L’accueil et l’hospitalité des diolas qui le voyaient au début comme un colonisateur, lui ont valu un succès éclatant dans la zone de Fogny avant qu’il ne rallie le Blouff où il entra par Thiobong avant de commencer à convertir par la localité de Mandégane avec une stratégie basée sur la non-violence. Après cette localité, il rallia la zone des Kalounayes, un groupe de villages nichés entre Bignona et Ziguinchor.

Dans sa mission d’islamisation du peuple diola en Basse Casamance, Cheikhna Cheikh Mahfouz a rencontré plusieurs difficultés "parce qu’à l’arrivée de Cheikh Mahfouz, personne n’était islamisé à Kafountine, à la rive droite du fleuve Soungrougrou, à Marsassoume (Sédhiou) (…) toutes les tentatives d’islamisation du peuple Diola ont échoué", selon les écrits de Cheikh Chamsidine, son quatrième khalife.

Si chez les diola, Cheikh Mahfouz n’a pas connu de difficultés majeures, les balantes lui ont opposé une farouche résistance qui lui a valu des pertes en vies humaines dans les rangs de ses disciples.

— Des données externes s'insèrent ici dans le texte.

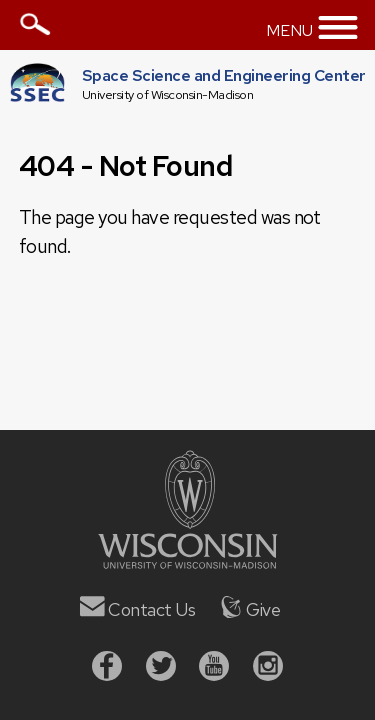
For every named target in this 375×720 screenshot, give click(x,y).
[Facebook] (107, 668)
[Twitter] (161, 668)
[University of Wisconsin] (188, 562)
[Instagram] (268, 668)
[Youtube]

Mais au finish, le Cheikh est parvenu à convertir le peuple balante et a fini par s’installer à Binako, en pays de balante.

Après quelques années d’investissement sur le terrain, Cheikhna Cheikh Mahfouz a réussi à fédérer les Peulh, les Balante, les Diola, les Mandingues, les Lébous, les Papels, les Wolofs, les Malinkés, les Sérères niominkas, les Bambaras, les Maures entre autres autour de la religion de l’Islam.

Ce "riche patrimoine" de Darsalam est aujourd’hui confié à l’actuel khalife Cheikh Atab ould Cheikh Chamsidine ould Cheikh Mahfouz Aïdara. Ce dernier, à travers diverses actions, œuvre sans relâche pour un retour définitif de la paix dans cette partie sud du pays.

Vu le nombre de disciples qui rallient Darslam entre vendredi et samedi pour la Ziarra annuelle, la famille Aïdara travaille pour l’intégration de l’œuvre de Cheikhna Mahfouz dans le projet de réécriture de l’Histoire générale du Sénégal.